For a fine integration of sensors, we can take inspiration from previous work on smart textiles.
On each frame, four sensors on each corner, then four sensors in a smaller square in the middle of the frame, and then one sensor at the very center of the frame. The sensors are thermistors, a small resistive element whose resistance varies with temperature, encapsulated in glass. Such sensors are more robust than more sophisticated ones, with a small circuit allowing the conversion of resistance in voltage information. We will let them naked on the frame, and let the bees cover them with propolis. We will just assume a given response time due to this thermally insulating layer. We will connect the sensors to the ground through cables structuring the frame, so that we can power them with only one wire – which already makes 12⇥9 = 108 wires for the whole broodbox.

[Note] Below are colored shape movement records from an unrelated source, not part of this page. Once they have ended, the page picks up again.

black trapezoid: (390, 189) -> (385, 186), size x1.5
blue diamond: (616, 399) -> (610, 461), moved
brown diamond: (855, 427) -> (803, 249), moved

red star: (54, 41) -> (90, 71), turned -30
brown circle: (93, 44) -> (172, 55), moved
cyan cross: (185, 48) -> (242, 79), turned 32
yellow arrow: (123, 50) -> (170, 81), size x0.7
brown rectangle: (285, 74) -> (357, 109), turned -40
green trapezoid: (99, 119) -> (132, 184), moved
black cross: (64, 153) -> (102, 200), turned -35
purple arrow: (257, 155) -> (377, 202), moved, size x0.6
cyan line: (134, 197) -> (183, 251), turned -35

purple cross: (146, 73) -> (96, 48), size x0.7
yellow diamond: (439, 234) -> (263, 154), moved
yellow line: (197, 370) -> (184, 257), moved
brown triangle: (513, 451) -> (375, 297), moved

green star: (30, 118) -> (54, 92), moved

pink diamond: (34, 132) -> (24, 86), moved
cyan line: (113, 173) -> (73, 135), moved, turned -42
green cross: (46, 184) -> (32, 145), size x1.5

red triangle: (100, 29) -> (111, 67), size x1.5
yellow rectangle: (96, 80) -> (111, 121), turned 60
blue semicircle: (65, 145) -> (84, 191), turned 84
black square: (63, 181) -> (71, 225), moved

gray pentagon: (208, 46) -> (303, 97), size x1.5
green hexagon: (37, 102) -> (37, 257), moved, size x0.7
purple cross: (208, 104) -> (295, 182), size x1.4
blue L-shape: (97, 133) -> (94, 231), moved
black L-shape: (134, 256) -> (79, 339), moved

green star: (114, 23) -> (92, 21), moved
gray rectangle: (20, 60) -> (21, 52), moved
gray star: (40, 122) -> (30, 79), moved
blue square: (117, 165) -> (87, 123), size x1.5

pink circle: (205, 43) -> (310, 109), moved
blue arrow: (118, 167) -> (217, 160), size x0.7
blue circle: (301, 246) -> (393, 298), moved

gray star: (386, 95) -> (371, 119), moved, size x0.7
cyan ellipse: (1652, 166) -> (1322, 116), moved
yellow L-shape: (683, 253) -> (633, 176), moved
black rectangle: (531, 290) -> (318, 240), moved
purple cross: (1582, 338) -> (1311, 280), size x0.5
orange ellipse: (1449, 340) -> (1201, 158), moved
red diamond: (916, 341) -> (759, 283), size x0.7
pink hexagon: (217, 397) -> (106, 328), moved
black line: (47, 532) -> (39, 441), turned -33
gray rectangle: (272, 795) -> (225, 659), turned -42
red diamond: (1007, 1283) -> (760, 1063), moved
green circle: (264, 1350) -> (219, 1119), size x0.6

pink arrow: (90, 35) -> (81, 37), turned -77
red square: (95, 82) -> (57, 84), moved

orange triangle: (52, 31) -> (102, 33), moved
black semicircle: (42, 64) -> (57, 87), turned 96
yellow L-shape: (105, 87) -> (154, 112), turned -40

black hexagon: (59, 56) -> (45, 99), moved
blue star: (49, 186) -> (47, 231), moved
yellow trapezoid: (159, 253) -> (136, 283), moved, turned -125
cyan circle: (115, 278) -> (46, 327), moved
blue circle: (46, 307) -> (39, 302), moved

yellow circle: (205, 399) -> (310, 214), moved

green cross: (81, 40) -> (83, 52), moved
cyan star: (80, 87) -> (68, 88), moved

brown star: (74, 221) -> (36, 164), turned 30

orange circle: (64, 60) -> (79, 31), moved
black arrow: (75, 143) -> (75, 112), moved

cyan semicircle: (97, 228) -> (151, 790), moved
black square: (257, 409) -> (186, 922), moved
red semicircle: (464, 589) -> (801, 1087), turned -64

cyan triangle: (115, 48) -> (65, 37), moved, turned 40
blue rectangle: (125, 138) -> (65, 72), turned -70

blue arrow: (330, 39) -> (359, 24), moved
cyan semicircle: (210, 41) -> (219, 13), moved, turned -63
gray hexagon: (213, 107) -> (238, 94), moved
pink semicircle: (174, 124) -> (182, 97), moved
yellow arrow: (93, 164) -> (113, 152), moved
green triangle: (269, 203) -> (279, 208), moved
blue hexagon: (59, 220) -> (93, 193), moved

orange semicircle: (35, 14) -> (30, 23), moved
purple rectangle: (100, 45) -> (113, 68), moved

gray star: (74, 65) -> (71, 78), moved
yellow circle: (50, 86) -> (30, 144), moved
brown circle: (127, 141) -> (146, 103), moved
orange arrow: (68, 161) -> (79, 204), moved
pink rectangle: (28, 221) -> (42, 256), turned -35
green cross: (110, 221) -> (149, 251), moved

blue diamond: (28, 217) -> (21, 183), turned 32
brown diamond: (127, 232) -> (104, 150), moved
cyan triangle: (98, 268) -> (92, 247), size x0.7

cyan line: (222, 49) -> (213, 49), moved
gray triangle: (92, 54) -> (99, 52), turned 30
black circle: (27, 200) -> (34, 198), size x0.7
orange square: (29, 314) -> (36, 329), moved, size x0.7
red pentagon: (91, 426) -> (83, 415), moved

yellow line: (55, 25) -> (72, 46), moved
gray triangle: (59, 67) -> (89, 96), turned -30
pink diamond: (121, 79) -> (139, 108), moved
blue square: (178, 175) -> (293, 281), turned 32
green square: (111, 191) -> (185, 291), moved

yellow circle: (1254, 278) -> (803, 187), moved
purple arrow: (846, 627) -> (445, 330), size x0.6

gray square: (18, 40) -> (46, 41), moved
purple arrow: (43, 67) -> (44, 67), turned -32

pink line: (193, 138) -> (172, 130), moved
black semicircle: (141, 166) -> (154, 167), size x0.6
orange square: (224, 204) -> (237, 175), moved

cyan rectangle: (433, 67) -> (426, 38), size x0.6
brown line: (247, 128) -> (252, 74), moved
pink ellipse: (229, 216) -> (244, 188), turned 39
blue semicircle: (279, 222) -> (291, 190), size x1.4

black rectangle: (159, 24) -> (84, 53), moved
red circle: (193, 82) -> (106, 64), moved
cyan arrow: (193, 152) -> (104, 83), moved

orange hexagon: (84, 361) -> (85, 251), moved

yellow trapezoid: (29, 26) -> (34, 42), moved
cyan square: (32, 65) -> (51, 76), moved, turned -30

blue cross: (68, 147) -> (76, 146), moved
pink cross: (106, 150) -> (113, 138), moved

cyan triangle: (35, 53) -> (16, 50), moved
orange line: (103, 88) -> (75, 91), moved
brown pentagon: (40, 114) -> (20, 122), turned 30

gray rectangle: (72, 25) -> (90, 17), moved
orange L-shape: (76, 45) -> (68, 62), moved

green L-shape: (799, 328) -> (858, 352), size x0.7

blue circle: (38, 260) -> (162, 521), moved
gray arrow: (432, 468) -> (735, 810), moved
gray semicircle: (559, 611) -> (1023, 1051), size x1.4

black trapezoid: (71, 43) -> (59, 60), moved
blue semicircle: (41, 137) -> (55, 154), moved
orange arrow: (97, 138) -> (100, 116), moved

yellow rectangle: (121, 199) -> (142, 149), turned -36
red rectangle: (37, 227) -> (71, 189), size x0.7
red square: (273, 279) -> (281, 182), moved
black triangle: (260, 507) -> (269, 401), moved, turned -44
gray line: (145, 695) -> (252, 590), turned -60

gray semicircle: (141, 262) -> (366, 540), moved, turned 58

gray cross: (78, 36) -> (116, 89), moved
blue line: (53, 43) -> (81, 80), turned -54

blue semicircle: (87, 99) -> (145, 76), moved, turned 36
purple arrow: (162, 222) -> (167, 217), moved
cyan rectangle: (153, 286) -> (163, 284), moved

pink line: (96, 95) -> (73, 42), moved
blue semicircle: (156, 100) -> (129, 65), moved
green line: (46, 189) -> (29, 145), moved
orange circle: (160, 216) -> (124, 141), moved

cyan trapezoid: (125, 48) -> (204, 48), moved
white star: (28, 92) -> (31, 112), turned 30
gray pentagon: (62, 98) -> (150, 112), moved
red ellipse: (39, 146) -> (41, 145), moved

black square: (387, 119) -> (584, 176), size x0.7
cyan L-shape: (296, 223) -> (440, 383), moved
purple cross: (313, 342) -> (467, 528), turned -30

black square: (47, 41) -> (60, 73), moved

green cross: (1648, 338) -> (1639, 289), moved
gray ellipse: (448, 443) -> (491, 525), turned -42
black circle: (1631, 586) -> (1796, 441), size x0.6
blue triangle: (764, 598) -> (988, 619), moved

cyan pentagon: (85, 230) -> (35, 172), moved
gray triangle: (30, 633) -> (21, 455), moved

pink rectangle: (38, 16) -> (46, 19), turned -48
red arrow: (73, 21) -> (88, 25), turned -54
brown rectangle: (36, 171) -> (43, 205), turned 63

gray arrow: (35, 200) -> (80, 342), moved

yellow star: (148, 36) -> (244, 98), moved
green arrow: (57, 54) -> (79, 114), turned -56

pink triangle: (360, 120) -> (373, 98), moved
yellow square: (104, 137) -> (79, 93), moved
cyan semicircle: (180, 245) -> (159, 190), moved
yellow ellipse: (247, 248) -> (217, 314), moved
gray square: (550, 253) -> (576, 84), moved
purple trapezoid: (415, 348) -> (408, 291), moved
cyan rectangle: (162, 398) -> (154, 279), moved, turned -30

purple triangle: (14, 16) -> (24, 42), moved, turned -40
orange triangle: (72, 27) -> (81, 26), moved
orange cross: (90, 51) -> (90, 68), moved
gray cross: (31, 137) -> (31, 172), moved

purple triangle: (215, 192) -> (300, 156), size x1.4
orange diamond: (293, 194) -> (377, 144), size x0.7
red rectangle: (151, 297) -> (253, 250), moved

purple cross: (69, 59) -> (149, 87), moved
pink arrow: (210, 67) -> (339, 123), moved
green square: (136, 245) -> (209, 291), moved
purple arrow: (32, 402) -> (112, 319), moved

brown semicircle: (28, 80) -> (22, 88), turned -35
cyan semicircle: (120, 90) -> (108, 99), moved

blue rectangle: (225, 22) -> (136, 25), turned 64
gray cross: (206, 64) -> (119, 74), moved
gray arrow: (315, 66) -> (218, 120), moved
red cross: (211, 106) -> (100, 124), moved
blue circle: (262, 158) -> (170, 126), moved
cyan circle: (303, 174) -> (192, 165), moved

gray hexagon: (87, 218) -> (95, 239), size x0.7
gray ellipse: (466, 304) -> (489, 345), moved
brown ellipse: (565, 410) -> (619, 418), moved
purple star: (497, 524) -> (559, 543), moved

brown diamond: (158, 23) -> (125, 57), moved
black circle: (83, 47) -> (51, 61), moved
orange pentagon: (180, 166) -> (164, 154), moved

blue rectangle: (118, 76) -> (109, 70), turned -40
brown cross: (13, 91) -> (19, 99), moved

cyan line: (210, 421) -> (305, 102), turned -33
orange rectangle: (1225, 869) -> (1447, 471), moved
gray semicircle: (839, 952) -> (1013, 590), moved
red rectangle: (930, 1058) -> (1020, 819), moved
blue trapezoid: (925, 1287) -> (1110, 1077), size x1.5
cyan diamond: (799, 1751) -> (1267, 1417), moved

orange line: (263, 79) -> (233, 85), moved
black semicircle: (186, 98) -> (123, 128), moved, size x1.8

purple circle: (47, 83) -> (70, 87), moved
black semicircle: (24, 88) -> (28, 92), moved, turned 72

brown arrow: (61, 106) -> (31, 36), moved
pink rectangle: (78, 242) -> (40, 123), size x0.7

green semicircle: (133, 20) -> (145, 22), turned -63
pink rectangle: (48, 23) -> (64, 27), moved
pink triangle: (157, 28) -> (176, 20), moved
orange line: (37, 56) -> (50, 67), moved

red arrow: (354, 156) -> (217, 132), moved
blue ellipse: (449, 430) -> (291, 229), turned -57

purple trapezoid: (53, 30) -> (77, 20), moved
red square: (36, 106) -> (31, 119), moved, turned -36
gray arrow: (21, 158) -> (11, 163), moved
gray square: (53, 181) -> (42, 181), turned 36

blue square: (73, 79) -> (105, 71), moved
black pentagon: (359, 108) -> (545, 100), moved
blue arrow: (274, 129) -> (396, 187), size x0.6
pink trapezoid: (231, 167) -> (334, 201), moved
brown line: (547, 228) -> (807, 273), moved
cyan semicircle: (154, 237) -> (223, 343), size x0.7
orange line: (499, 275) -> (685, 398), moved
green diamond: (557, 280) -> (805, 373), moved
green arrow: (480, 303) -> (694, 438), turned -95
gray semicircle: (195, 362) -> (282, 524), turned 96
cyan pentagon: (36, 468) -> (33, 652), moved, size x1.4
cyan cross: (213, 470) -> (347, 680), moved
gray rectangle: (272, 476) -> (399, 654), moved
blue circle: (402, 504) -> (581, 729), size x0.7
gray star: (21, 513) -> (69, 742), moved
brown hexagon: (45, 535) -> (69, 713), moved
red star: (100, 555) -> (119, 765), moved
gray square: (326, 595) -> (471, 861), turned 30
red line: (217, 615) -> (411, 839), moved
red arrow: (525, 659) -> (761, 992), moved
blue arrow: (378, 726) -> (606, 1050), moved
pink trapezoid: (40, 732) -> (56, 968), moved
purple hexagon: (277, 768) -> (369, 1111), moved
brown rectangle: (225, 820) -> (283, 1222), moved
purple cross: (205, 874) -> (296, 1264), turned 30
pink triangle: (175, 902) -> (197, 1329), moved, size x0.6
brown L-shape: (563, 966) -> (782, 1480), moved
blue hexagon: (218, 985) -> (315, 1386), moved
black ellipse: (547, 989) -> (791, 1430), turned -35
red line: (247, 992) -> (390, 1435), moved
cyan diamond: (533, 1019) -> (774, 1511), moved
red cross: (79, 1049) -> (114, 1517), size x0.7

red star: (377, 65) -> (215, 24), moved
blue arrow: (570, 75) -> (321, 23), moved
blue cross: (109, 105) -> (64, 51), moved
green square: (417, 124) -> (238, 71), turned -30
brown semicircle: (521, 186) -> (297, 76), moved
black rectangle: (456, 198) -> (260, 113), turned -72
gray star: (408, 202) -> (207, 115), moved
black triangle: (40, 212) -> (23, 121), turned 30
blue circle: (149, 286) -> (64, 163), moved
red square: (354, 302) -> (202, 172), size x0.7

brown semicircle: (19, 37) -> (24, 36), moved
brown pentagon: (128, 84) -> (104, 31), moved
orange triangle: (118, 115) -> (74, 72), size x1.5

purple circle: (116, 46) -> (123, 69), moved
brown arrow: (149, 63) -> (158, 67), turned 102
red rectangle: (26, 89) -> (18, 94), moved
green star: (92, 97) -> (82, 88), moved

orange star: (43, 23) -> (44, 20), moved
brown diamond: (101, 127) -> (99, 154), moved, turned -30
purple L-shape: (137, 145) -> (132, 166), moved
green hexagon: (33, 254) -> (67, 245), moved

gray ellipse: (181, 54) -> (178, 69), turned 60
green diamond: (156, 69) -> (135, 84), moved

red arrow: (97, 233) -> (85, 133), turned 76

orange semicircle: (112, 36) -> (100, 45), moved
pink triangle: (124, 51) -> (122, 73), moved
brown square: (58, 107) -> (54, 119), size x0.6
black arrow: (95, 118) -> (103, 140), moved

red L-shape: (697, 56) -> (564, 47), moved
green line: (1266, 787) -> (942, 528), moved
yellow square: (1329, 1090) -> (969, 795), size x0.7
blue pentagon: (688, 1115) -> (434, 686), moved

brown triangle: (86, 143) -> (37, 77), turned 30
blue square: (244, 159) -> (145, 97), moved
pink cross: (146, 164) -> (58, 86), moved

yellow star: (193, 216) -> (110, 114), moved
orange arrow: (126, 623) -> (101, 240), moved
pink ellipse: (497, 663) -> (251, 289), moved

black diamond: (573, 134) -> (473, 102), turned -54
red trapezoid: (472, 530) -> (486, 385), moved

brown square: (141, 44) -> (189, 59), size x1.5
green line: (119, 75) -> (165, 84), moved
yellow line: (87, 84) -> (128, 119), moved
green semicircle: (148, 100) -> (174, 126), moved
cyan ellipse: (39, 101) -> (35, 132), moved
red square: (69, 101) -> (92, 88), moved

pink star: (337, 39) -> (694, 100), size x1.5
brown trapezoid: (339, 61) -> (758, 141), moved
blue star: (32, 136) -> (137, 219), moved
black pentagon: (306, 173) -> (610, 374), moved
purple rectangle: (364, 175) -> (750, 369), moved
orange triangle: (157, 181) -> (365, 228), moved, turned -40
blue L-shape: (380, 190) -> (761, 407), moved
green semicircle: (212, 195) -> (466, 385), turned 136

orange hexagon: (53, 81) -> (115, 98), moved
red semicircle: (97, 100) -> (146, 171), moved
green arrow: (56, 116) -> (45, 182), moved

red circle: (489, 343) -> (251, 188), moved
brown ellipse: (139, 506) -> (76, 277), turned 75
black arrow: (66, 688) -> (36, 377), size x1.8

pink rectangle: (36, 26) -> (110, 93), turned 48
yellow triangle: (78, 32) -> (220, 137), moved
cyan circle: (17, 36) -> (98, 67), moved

The wires will be selected to be as thin as possible – only a single copper wire coated with (bee-compatible) polish. Each sensor will be connected to a analog multiplexer so that they can be measured one at the time. A Wheatstone bridge is used to convert resistance information in voltage information (see Fig. ??). This Wheatstone bridge will be installed out of the frame, and connected to a multiplexer allowing to read the 108 sensors using a single Arduino chip. The thermistor resistance range will be selected so that the wire resistance can be neglected.
Electro-magnetic fields generated by the grid should not be a problem, as only changes in current and tension generate them. If we monitor at very low frequency, we should not produce disturbing electro-magnetic fields for the bees.